Sep 20, 2013

Aye-Aye Gives World the Highly Elongated Finger

My mother used to tell me I’m a unique snowflake, and also that this is my last warning to stop monkeying with the damn thermostat. But let’s face it, I’m not unique. You’re not either. We’re all born largely the same animal. And while we have these pretty sweet brains, even outside of our species we’re quite closely related to other primates — sharing, for example, 96 percent of our genetic material with chimpanzees.

But in the forests of Madagascar, aye-aye mothers are also telling their children that they’re unique snowflakes, and other than their kids not literally being snowflakes, they’re absolutely right. No other creature on this planet comes close to the extraordinary aye-aye. It has the bushy tail of a squirrel, the ears and teeth of a rat, and the extremely elongated, super-thin, swiveling middle finger of … well, just the aye-aye.

Indeed, scientists initially thought it was a rodent. We now recognize the aye-aye as a primate — specifically, a kind of lemur — and have granted the species not only its own genus, but its own entire taxonomic family. This might sound lonely, but consider that we humans are forced to share a family with gorillas, chimps, and orangutans, which are all kinda like that embarrassing cousin you have who doesn’t shower and who sometimes climbs the Empire State Building and yells at biplanes. So maybe the aye-aye is alright with being alone.

While the aye-aye is no King Kong-esque menace, Malagasy superstition has painted it as a Grim Reaper of sorts. Legend goes that if an aye-aye points at you with its elongated middle finger, you’re marked for impending death, and the only path to salvation is to slaughter the defenseless animal. But it’s this finger that stands as one of the more remarkable adaptations in the animal kingdom.

As the nocturnal aye-aye slinks through the forest canopy, it rapidly taps its elongated digit on hollow branches and bamboo stalks, with the idea of agitating hidden grubs and listening for their movement, according conservation geneticist Ed Louis of the Madagascar Biodiversity and Biogeography Project at Omaha’s Henry Doorly Zoo.
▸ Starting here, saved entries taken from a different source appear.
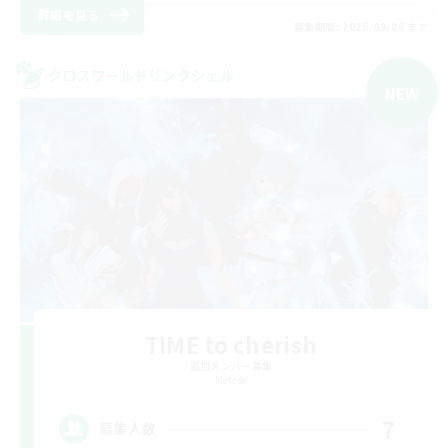
詳細を見る
募集期間: 2026/09/06 まで
クロスワールドリンクシェル
NEW
TIME to cherish
追加メンバー募集
Meteor
7
募集人数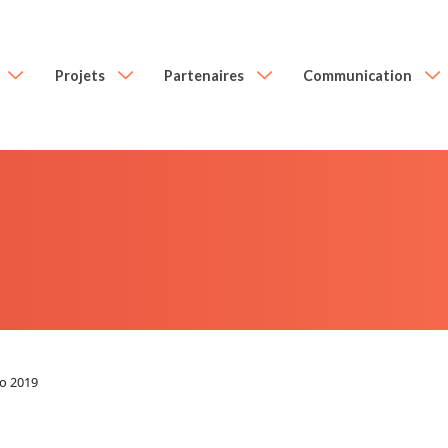
Projets
Partenaires
Communication
to 2019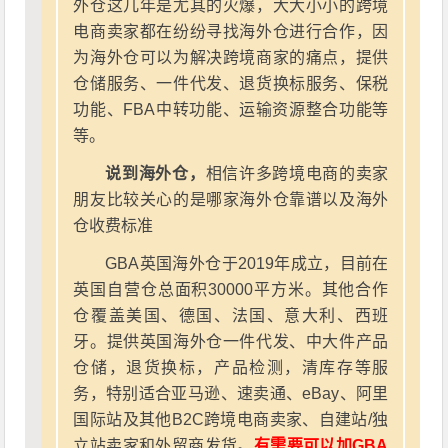
外仓这几年是尤其的火爆，大大小小的跨境
电商卖家都在纷纷寻找海外仓进行合作，因
为海外仓可以为解决跨境商家的痛点，提供
仓储服务、一件代发、退货换标服务、保税
功能、FBA中转功能、运输资源整合功能等
等。
说到海外仓，
相信许多跨境电商的卖家
朋友比较关心的是哪家海外仓靠谱以及海外
仓收费标准
GBA英国海外仓于2019年成立，目前在
英国自营仓总面积30000平方米。其他合作
仓覆盖美国、德国、法国、意大利、西班
牙。提供英国海外仓一件代发、中大件产品
仓储，退货换标，产品检测，清库存等服
务，特别适合亚马逊、速卖通、eBay、阿里
国际站及其他B2C跨境电商卖家、自建站/独
立站卖家和外贸商发货。
有需要可以加GBA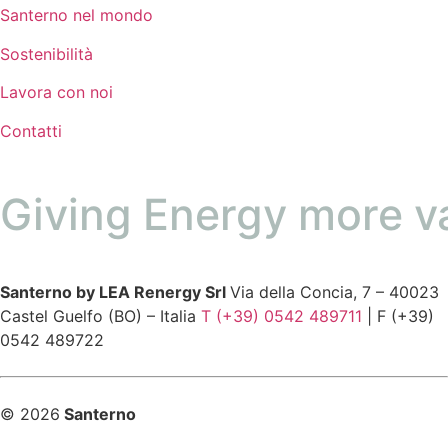
Santerno nel mondo
Sostenibilità
Lavora con noi
Contatti
Giving Energy more v
Santerno by LEA Renergy Srl
Via della Concia, 7 – 40023
Castel Guelfo (BO) – Italia
T (+39) 0542 489711
| F (+39)
0542 489722
© 2026
Santerno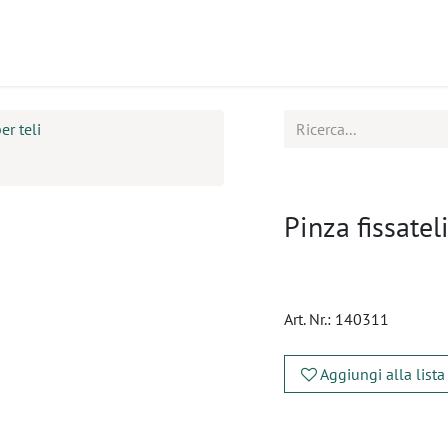
tti
Seminari
Assistenza
er teli
Pinza fissate
Art. Nr.:
140311
Aggiungi alla lista
​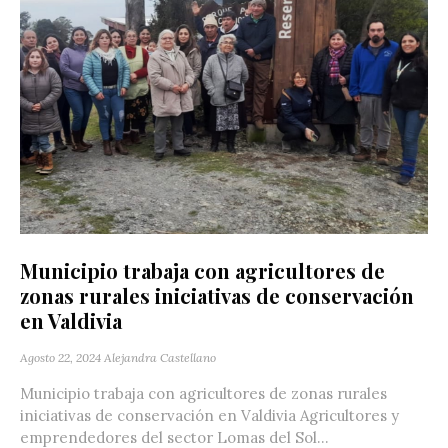
Municipio trabaja con agricultores de
zonas rurales iniciativas de conservación
en Valdivia
Agosto 22, 2024
Alejandra Castellano
Municipio trabaja con agricultores de zonas rurales
iniciativas de conservación en Valdivia Agricultores y
emprendedores del sector Lomas del Sol...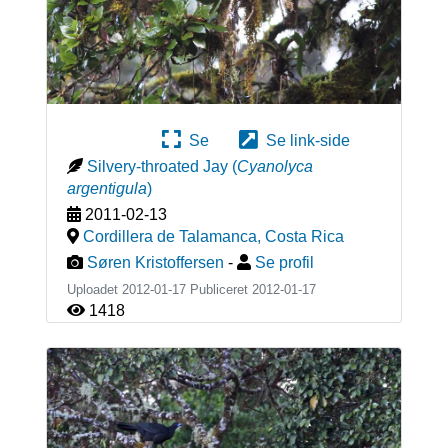
Se
Se link-side
Silvery-throated Jay
(
Cyanolyca
argentigula
)
2011-02-13
Cordillera de Talamanca
,
Costa Rica
Søren Kristoffersen
-
Se profil
Uploadet 2012-01-17 Publiceret
2012-01-17
1418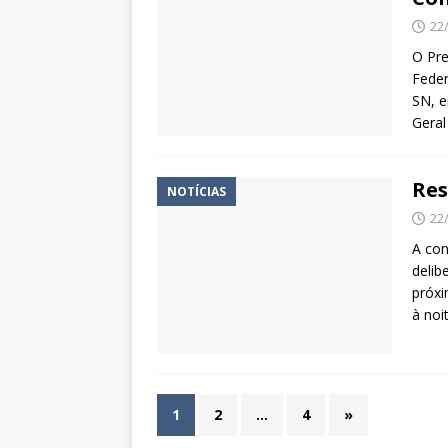
22
O Pre
Feder
SN, e
Geral
Res
NOTÍCIAS
22
A con
delib
próxi
à noi
1
2
…
4
»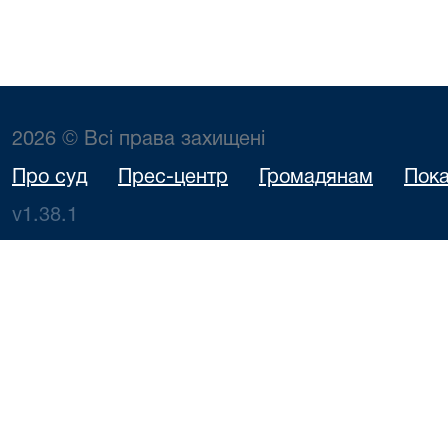
2026 © Всі права захищені
Про суд
Прес-центр
Громадянам
Пока
v1.38.1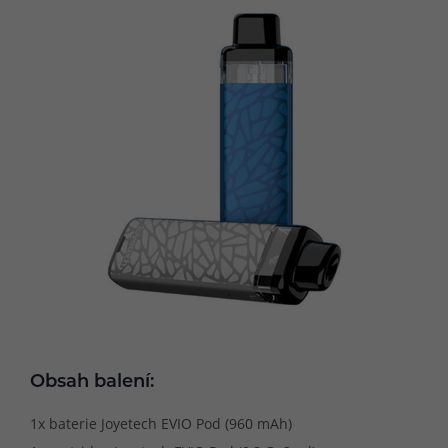
Obsah balení:
1x baterie Joyetech EVIO Pod (960 mAh)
When it likes what it hears, it uses incredibly tough teeth to tear into the larva’s hiding place.

“They have these huge lower incisors that are fused together, that actually grow continuously throughout their lifetime, just like in rodents,” Louis said. “And they use these teeth to chew through bamboo or wood, things like that, and in captivity they’ve been known to chew through concrete cinder blocks.” So it’s a bit like Clint Eastwood in Escape From Alcatraz, only with more biting.

Once the hole in the bamboo is opened up, the aye-aye uses its middle digit to feel around for the grub, hooking it with a long nail. “Our fingers, we have these hinge joints, so we can go up and down, but that’s pretty much it,” said Louis. “But the [aye-aye’s] middle finger is actually a ball and socket, so it actually can sort of swivel like our shoulder,” granting it far more dexterity to reach its prey.

In and of itself this is an amazing technique, but it’s all the more fascinating to consider that chimps and orangutans arrived at a similar solution for gathering termites and ants — only they’re using tools in the form of sticks, jamming them into mounds to extract the insects. Aye-ayes just evolved with a tool in hand, perhaps finding the use of sticks undignified. And with such an asset they have assumed the niche that a grub-hunting woodpecker would fill elsewhere around the world.

But the aye-aye is not entirely alone in its brilliant adaptations. Thousands of miles away in Australia and New Guinea, the striped possum employs the same mode of hunting, called percussive foraging. It too has an elongated probing digit, though instead of using its middle finger the striped possum uses its ring finger (which the fashion-challenged creature would probably just call a fourth finger). It also has similar chompers for gnawing through wood. The two creatures arriving at almost identical adaptations is a great example of what’s known as convergent evolution: Where there’s a problem, unrelated species can independently develop the same fix.

For all its evolutionary triumphs, though, the aye-aye is now endangered due to, if you can believe it, human meddling. Beyond loss of habitat and getting killed just for pointing at the wrong guy, aye-ayes are often attacked by dogs, because they are unafraid to descend from the trees and trot through the human settlements in their massive territories, which are around 6 square kilometers, according to Louis. He and his team even tracked one animal traveling 25 kilometers in just four days.